Tokoh Utama Di Balik Layar (*Bagian 2)
Oleh: Ndaru Anugerah
Kita telah membahas tentang siapa sosok David Rockefeller (DR) yang diklaim sebagai sosok humanis dan philantropis. Nyatanya klaim itu hanya sepihak, mengingat langkah yang dibuat DR justru bertentangan dengan nilai-nilai kemanusian.
Apakah layak seorang dikatakan humanis jika dia menjadi ‘pendukung’ setia aliran eugenika dan juga Nazi Jerman?
Selain itu, apakah ada ‘makan siang yang gratis’? (baca disini)
Sekarang kita gali lebih dalam menyangkut sosok DR.
Tahukah anda, jika DR lewat Rockefeller Foundation (RF) sebagai pemilik saham pada Monsanto Corporation, telah membiayai penelitian untuk menciptakan teknik manipulasi ekspresi gen pada tanaman, yang belakangan dikenal dengan istilah Genetically Modified Organism (GMO)? (https://www.nytimes.com/1966/07/29/archives/james-s-rockefeller-on-monsantos-board.html)
Apa tujuan dari diciptakannya GMO yang bersifat transgenik, selain mengendalikan rantai makanan pada manusia dan hewan?
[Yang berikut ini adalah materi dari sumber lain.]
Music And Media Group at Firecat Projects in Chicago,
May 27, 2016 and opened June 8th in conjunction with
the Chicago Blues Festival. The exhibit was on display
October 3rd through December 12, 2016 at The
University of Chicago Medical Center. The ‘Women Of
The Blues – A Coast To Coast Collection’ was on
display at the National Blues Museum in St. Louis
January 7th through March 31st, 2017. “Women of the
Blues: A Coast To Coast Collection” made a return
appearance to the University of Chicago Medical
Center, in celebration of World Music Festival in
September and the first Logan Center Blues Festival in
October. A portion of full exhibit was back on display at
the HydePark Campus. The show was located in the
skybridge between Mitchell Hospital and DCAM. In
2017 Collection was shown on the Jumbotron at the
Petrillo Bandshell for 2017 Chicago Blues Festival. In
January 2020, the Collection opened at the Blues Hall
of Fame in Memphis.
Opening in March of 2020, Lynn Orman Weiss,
Memangnya GMO aman untuk digunakan? (baca disini dan disini)
Ironisnya, saat ini di AS sana, lebih dari 90% kedelai yang dipakai di AS merupakan produk transgenik alias GMO, dan orang nggak sadar akan fakta ini. Ini bisa terjadi kaena produk tersebut dapat beredar di pasaran tanpa diberi label GMO. (https://foodinsight.org/soybeans-are-the-stars-of-genetically-modified-foods/)
Itu dari sisi pangan. Berikutnya kita akan lihat sepak terjang DR pada bidang energi.
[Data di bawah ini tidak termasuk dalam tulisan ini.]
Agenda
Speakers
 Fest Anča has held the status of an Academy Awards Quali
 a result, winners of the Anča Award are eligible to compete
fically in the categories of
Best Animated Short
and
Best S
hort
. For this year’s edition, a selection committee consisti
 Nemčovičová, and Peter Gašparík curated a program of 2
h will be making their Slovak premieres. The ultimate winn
Anda harus tahu bahwa kekayaan dinasti Rockefeller, didasarkan pada bisnis minyak. Untuk itu banyak perusahaan minyak didirikannya dari mulai ExxonMobil hingga Chevron. Dan untuk menjalankan bisnis minyak ini, DR memakai tangan anak didik kesayangannya yang bernama Henry Kissinger sejak 1954.
Nggak aneh jika Kissinger sengaja ‘dipasang’ dalam memanipulasi diplomasi Timur Tengah di tahun 1973, guna memicu embargo minyak oleh anggota OPEC saat itu. (https://www.nytimes.com/1973/12/09/archives/kissinger-on-the-middle-east-washington.html)
Aksi boikot minyak yang belakangan dikenal dengan istilah Oil Shock tersebut adalah setting-an yang dirancang oleh DR.
Pada bulan Mei 1973 (5 bulan sebelum perang Yom Kippur digelar), DR dan kepala perusahaan minyak utama AS dan juga Inggris, telah bertemu di Saltsjoebaden, Swedia, guna mematangkan rencana Oil Shock tersebut. (https://publicintelligence.net/bilderberg-conference-1973/)
Dan setelah rencananya matang, maka ‘kejutan minyak’ langsung dieksekusi Kissinger.
Jadi Oil Shock telah direncanakan sebelumnya, guna memicu naiknya harga minyak dunia. Yang dikambing hitamkan tentu saja negara-negara Arab yang telah melakukan aksi embargo.
Lalu, siapa yang diuntungkan dari skenario Oil Shock ini?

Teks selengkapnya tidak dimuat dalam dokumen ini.